I realise this is long and I ramble for quite a while so I appreciate anybody actually willing to take the time to read this - let alone respond to this most!!!
I feel your pain.

I also have a crush who is quite close to me (and also out of league). We spent a lot of time together, but I have the same “friend zone” issue.

I have no helpful advice, but I offer my understanding and mutual support.
Reply 2
Hi,
Ah, this is quite difficult. Me personally, I would try and avoid him as I know I would develop more feelings for him. Other then that I can't think of any other ways to stop you falling for him. I throughly doubt that he is way out of your league! You sound like a lovely person, I think you should just get it off of your chest. I know that this is not want you wanted to hear, but why dwell on the what ifs? Think of what could be? You only get to live once so why not just tell him how you feel; he might even feel the same way! Sorry for my rubbish advice x :redface:
Reply 3
Original post by SoGrumpy
I feel your pain.

I also have a crush who is quite close to me (and also out of league). We spent a lot of time together, but I have the same “friend zone” issue.

I have no helpful advice, but I offer my understanding and mutual support.


Thank you!!! It just stresses me out a bit to be honest haha. It doesn't help when he constantly gives me mixed signals, sometimes I feel like I should distance myself from him but I'd miss him too much. Also, I tried it once before but he didn't catch on so that plan failed haha
Ah yes... I also tried that to see if I stay away for a bit, would she miss me? Didn’t work for me either.

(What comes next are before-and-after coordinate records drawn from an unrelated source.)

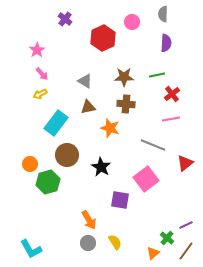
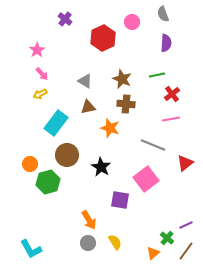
gray semicircle: rotated 21 degrees counterclockwise
brown star: moved 2 px left, 2 px down; rotated 24 degrees clockwise
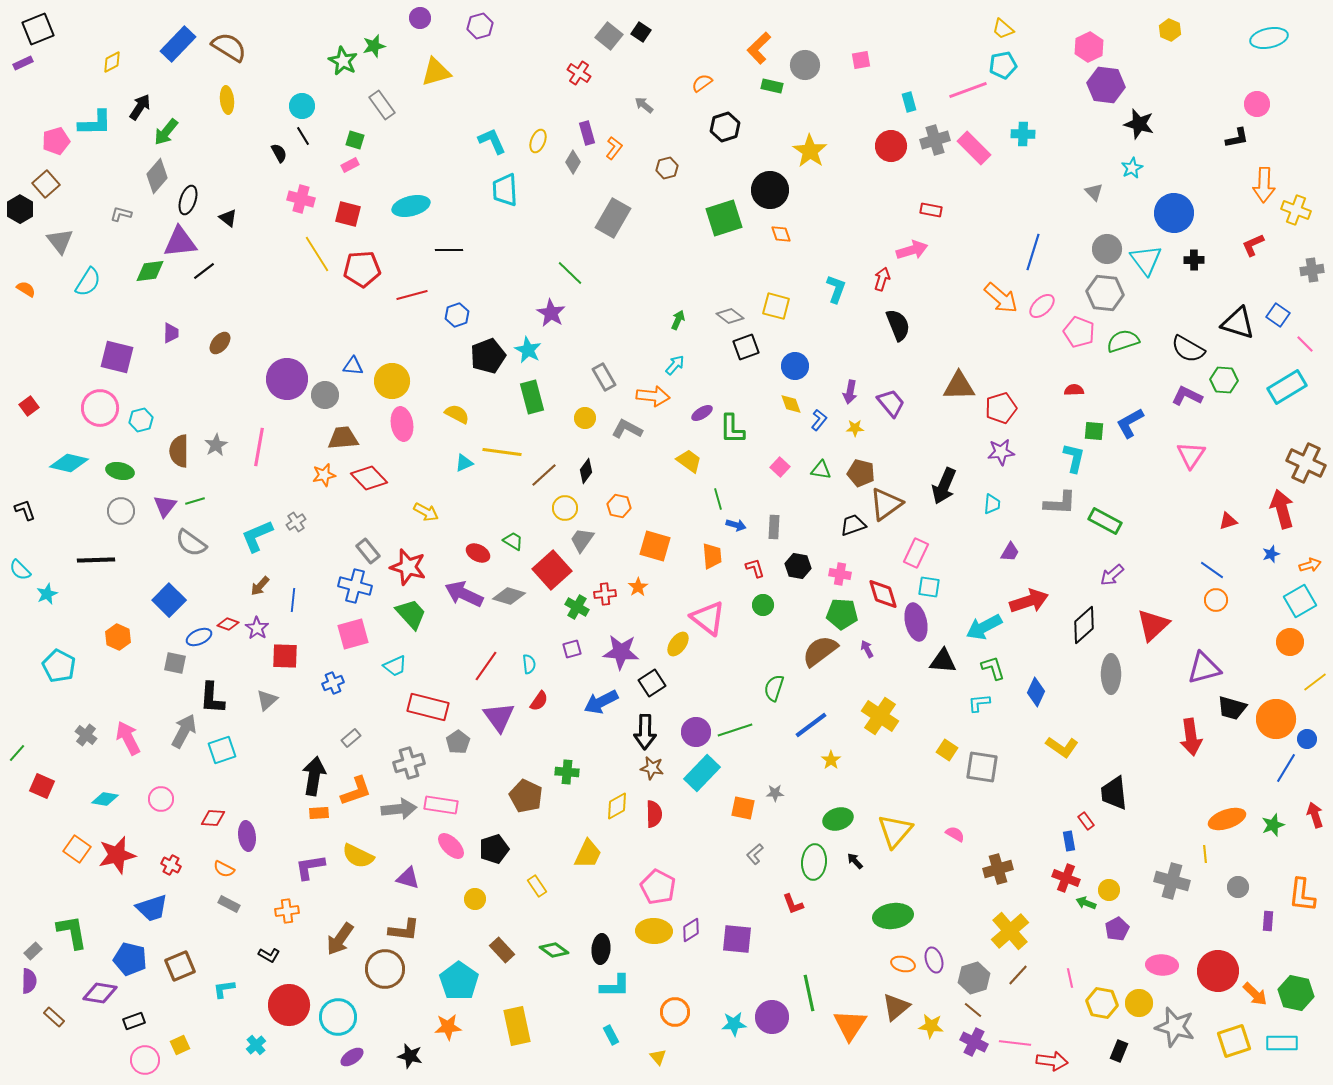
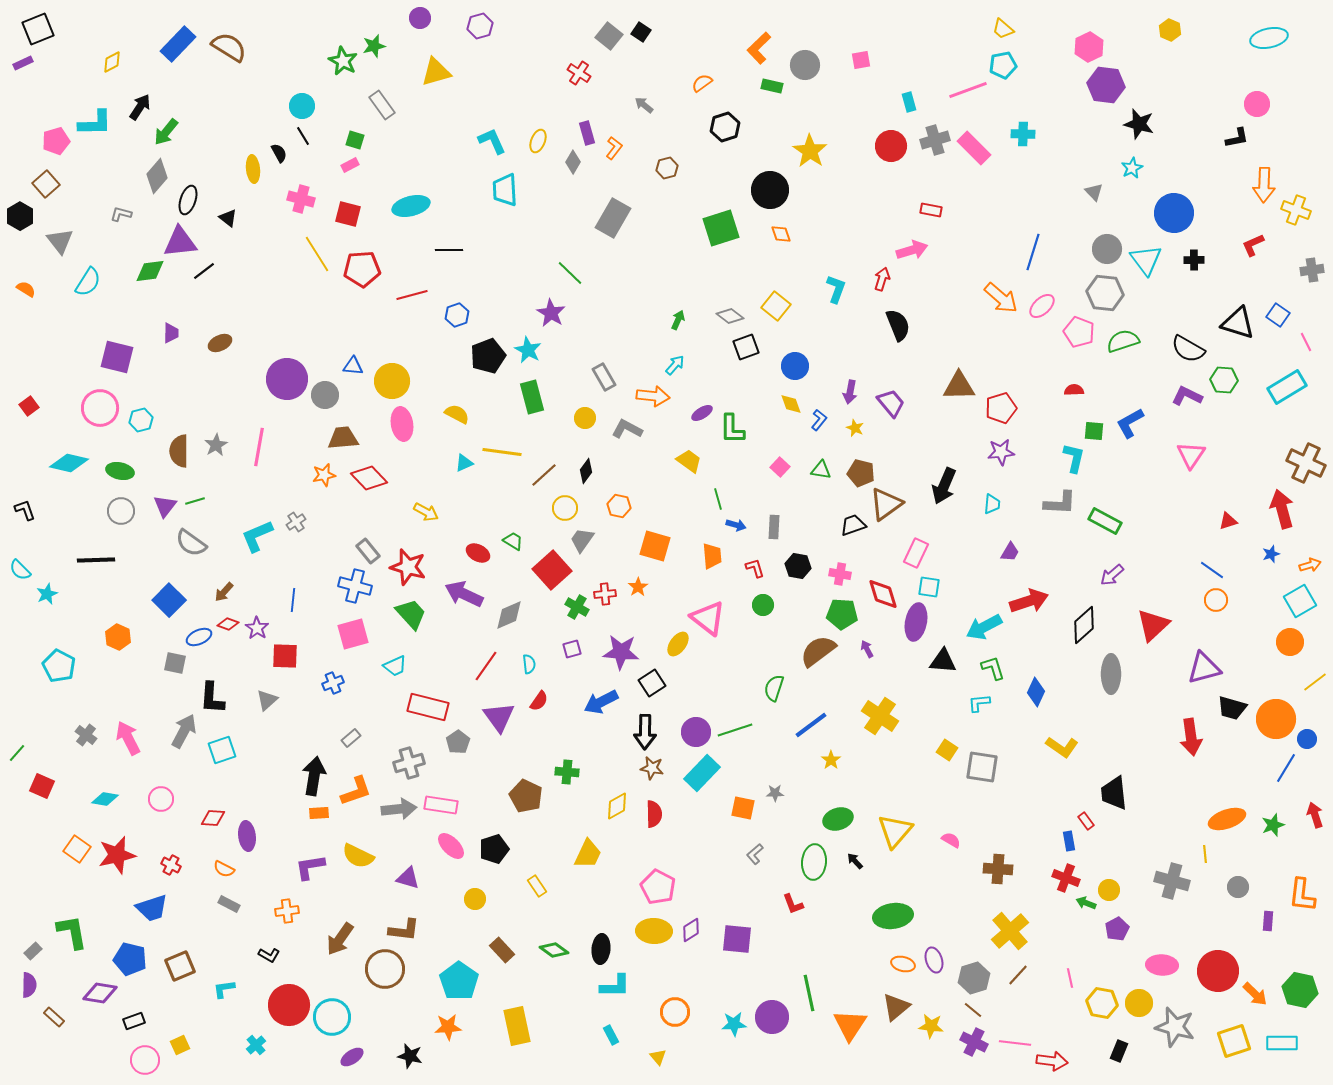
yellow ellipse at (227, 100): moved 26 px right, 69 px down
black hexagon at (20, 209): moved 7 px down
green square at (724, 218): moved 3 px left, 10 px down
yellow square at (776, 306): rotated 24 degrees clockwise
brown ellipse at (220, 343): rotated 25 degrees clockwise
pink line at (1305, 344): moved 1 px right, 2 px up; rotated 18 degrees clockwise
yellow star at (855, 428): rotated 24 degrees clockwise
brown arrow at (260, 586): moved 36 px left, 6 px down
gray diamond at (509, 596): moved 19 px down; rotated 40 degrees counterclockwise
purple ellipse at (916, 622): rotated 24 degrees clockwise
brown semicircle at (820, 651): moved 2 px left
pink semicircle at (955, 834): moved 4 px left, 6 px down
brown cross at (998, 869): rotated 20 degrees clockwise
purple semicircle at (29, 981): moved 4 px down
green hexagon at (1296, 993): moved 4 px right, 3 px up
cyan circle at (338, 1017): moved 6 px left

The funny feeling of when you stay away, you really feel a part of you is missing, is the thing that annoys me the most
Reply 5
Invite him on a pub crawl. Get slightly drink, have fun together, snog. Simple.
Haha I'm the same, I'd probably not tell the person and eventually 'grow out' of the crush (which has happened a quite a lot). Or, I guess continue and become friends - see if you really like him the more you get to know him (you know the whole thing about 'try before buy' lol). And then, if something more happens, it happens and he might like you back - which would be great!......... or not, but focus on the positives!
Talking to him would probably help the most, but i'm guessing you'll be like me and be difficult about it *sighs life*.

Hope you don't suffer too much!

As they say, love is often fleeting.